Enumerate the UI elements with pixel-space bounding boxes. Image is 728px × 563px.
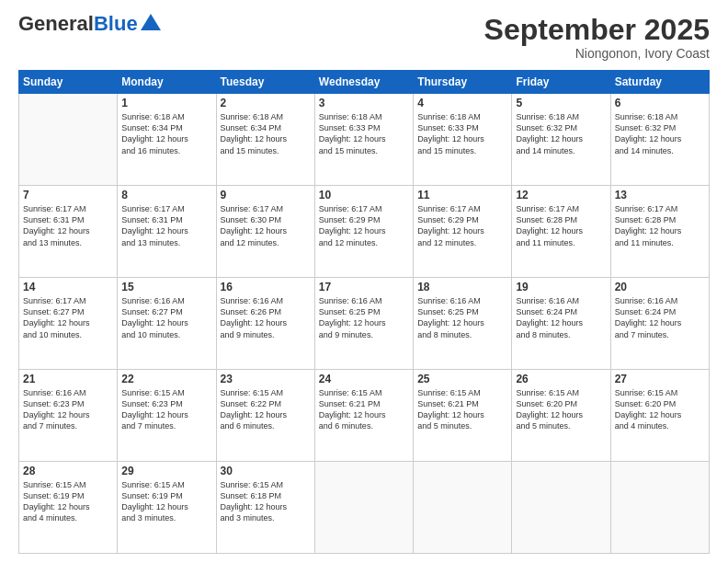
calendar-cell: 16Sunrise: 6:16 AM Sunset: 6:26 PM Dayli… — [216, 278, 314, 370]
title-block: September 2025 Niongonon, Ivory Coast — [484, 14, 710, 61]
day-number: 13 — [615, 189, 705, 201]
calendar-cell — [19, 94, 118, 186]
day-info: Sunrise: 6:15 AM Sunset: 6:23 PM Dayligh… — [121, 387, 211, 432]
calendar-cell: 26Sunrise: 6:15 AM Sunset: 6:20 PM Dayli… — [512, 370, 610, 462]
day-info: Sunrise: 6:16 AM Sunset: 6:27 PM Dayligh… — [121, 295, 211, 340]
day-number: 18 — [417, 281, 507, 293]
header-monday: Monday — [118, 71, 216, 94]
day-number: 29 — [121, 465, 211, 477]
location: Niongonon, Ivory Coast — [484, 46, 710, 61]
day-info: Sunrise: 6:16 AM Sunset: 6:25 PM Dayligh… — [417, 295, 507, 340]
day-info: Sunrise: 6:18 AM Sunset: 6:33 PM Dayligh… — [319, 111, 409, 156]
day-number: 11 — [417, 189, 507, 201]
calendar-cell — [314, 462, 413, 554]
calendar-table: Sunday Monday Tuesday Wednesday Thursday… — [18, 70, 710, 554]
day-number: 27 — [615, 373, 705, 385]
weekday-header-row: Sunday Monday Tuesday Wednesday Thursday… — [19, 71, 710, 94]
day-number: 19 — [516, 281, 606, 293]
day-number: 7 — [23, 189, 113, 201]
day-number: 9 — [221, 189, 311, 201]
day-info: Sunrise: 6:15 AM Sunset: 6:21 PM Dayligh… — [417, 387, 507, 432]
day-number: 5 — [516, 97, 606, 109]
logo-icon — [141, 14, 161, 30]
header-thursday: Thursday — [414, 71, 512, 94]
day-info: Sunrise: 6:17 AM Sunset: 6:28 PM Dayligh… — [516, 203, 606, 248]
day-number: 6 — [615, 97, 705, 109]
calendar-cell: 5Sunrise: 6:18 AM Sunset: 6:32 PM Daylig… — [512, 94, 610, 186]
header-friday: Friday — [512, 71, 610, 94]
week-row-3: 21Sunrise: 6:16 AM Sunset: 6:23 PM Dayli… — [19, 370, 710, 462]
day-info: Sunrise: 6:18 AM Sunset: 6:34 PM Dayligh… — [221, 111, 311, 156]
page: GeneralBlue September 2025 Niongonon, Iv… — [0, 0, 728, 563]
logo-text: GeneralBlue — [18, 14, 138, 34]
calendar-cell — [610, 462, 709, 554]
day-info: Sunrise: 6:17 AM Sunset: 6:30 PM Dayligh… — [221, 203, 311, 248]
week-row-0: 1Sunrise: 6:18 AM Sunset: 6:34 PM Daylig… — [19, 94, 710, 186]
day-info: Sunrise: 6:16 AM Sunset: 6:26 PM Dayligh… — [221, 295, 311, 340]
week-row-2: 14Sunrise: 6:17 AM Sunset: 6:27 PM Dayli… — [19, 278, 710, 370]
day-number: 14 — [23, 281, 113, 293]
day-info: Sunrise: 6:15 AM Sunset: 6:20 PM Dayligh… — [615, 387, 705, 432]
day-number: 8 — [121, 189, 211, 201]
day-info: Sunrise: 6:17 AM Sunset: 6:27 PM Dayligh… — [23, 295, 113, 340]
header-saturday: Saturday — [610, 71, 709, 94]
calendar-cell: 10Sunrise: 6:17 AM Sunset: 6:29 PM Dayli… — [314, 186, 413, 278]
day-info: Sunrise: 6:16 AM Sunset: 6:24 PM Dayligh… — [615, 295, 705, 340]
day-info: Sunrise: 6:17 AM Sunset: 6:31 PM Dayligh… — [23, 203, 113, 248]
day-info: Sunrise: 6:17 AM Sunset: 6:31 PM Dayligh… — [121, 203, 211, 248]
calendar-cell: 15Sunrise: 6:16 AM Sunset: 6:27 PM Dayli… — [118, 278, 216, 370]
calendar-cell — [512, 462, 610, 554]
month-title: September 2025 — [484, 14, 710, 46]
calendar-cell — [414, 462, 512, 554]
day-number: 16 — [221, 281, 311, 293]
day-info: Sunrise: 6:17 AM Sunset: 6:29 PM Dayligh… — [319, 203, 409, 248]
calendar-cell: 13Sunrise: 6:17 AM Sunset: 6:28 PM Dayli… — [610, 186, 709, 278]
calendar-cell: 29Sunrise: 6:15 AM Sunset: 6:19 PM Dayli… — [118, 462, 216, 554]
day-number: 12 — [516, 189, 606, 201]
day-info: Sunrise: 6:15 AM Sunset: 6:20 PM Dayligh… — [516, 387, 606, 432]
day-info: Sunrise: 6:15 AM Sunset: 6:18 PM Dayligh… — [221, 479, 311, 524]
calendar-cell: 17Sunrise: 6:16 AM Sunset: 6:25 PM Dayli… — [314, 278, 413, 370]
logo-blue: Blue — [94, 12, 138, 35]
day-number: 17 — [319, 281, 409, 293]
calendar-cell: 8Sunrise: 6:17 AM Sunset: 6:31 PM Daylig… — [118, 186, 216, 278]
day-number: 30 — [221, 465, 311, 477]
day-number: 26 — [516, 373, 606, 385]
day-info: Sunrise: 6:16 AM Sunset: 6:24 PM Dayligh… — [516, 295, 606, 340]
day-info: Sunrise: 6:18 AM Sunset: 6:32 PM Dayligh… — [516, 111, 606, 156]
calendar-cell: 23Sunrise: 6:15 AM Sunset: 6:22 PM Dayli… — [216, 370, 314, 462]
calendar-cell: 24Sunrise: 6:15 AM Sunset: 6:21 PM Dayli… — [314, 370, 413, 462]
day-info: Sunrise: 6:18 AM Sunset: 6:34 PM Dayligh… — [121, 111, 211, 156]
week-row-4: 28Sunrise: 6:15 AM Sunset: 6:19 PM Dayli… — [19, 462, 710, 554]
day-number: 25 — [417, 373, 507, 385]
day-number: 22 — [121, 373, 211, 385]
calendar-cell: 22Sunrise: 6:15 AM Sunset: 6:23 PM Dayli… — [118, 370, 216, 462]
day-info: Sunrise: 6:18 AM Sunset: 6:32 PM Dayligh… — [615, 111, 705, 156]
day-info: Sunrise: 6:17 AM Sunset: 6:28 PM Dayligh… — [615, 203, 705, 248]
day-number: 1 — [121, 97, 211, 109]
calendar-cell: 28Sunrise: 6:15 AM Sunset: 6:19 PM Dayli… — [19, 462, 118, 554]
header-wednesday: Wednesday — [314, 71, 413, 94]
logo-general: General — [18, 12, 94, 35]
calendar-cell: 18Sunrise: 6:16 AM Sunset: 6:25 PM Dayli… — [414, 278, 512, 370]
day-number: 24 — [319, 373, 409, 385]
header-sunday: Sunday — [19, 71, 118, 94]
day-number: 23 — [221, 373, 311, 385]
day-number: 28 — [23, 465, 113, 477]
calendar-cell: 12Sunrise: 6:17 AM Sunset: 6:28 PM Dayli… — [512, 186, 610, 278]
calendar-cell: 9Sunrise: 6:17 AM Sunset: 6:30 PM Daylig… — [216, 186, 314, 278]
day-info: Sunrise: 6:16 AM Sunset: 6:23 PM Dayligh… — [23, 387, 113, 432]
day-info: Sunrise: 6:17 AM Sunset: 6:29 PM Dayligh… — [417, 203, 507, 248]
day-number: 15 — [121, 281, 211, 293]
calendar-cell: 7Sunrise: 6:17 AM Sunset: 6:31 PM Daylig… — [19, 186, 118, 278]
calendar-cell: 25Sunrise: 6:15 AM Sunset: 6:21 PM Dayli… — [414, 370, 512, 462]
svg-marker-0 — [141, 14, 161, 30]
calendar-cell: 27Sunrise: 6:15 AM Sunset: 6:20 PM Dayli… — [610, 370, 709, 462]
calendar-cell: 4Sunrise: 6:18 AM Sunset: 6:33 PM Daylig… — [414, 94, 512, 186]
calendar-cell: 6Sunrise: 6:18 AM Sunset: 6:32 PM Daylig… — [610, 94, 709, 186]
day-number: 2 — [221, 97, 311, 109]
week-row-1: 7Sunrise: 6:17 AM Sunset: 6:31 PM Daylig… — [19, 186, 710, 278]
day-number: 4 — [417, 97, 507, 109]
day-number: 10 — [319, 189, 409, 201]
calendar-cell: 19Sunrise: 6:16 AM Sunset: 6:24 PM Dayli… — [512, 278, 610, 370]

How to complete this task:
Lines above containing "GeneralBlue": how many? Reply with the number only.

Solution for this exercise:
2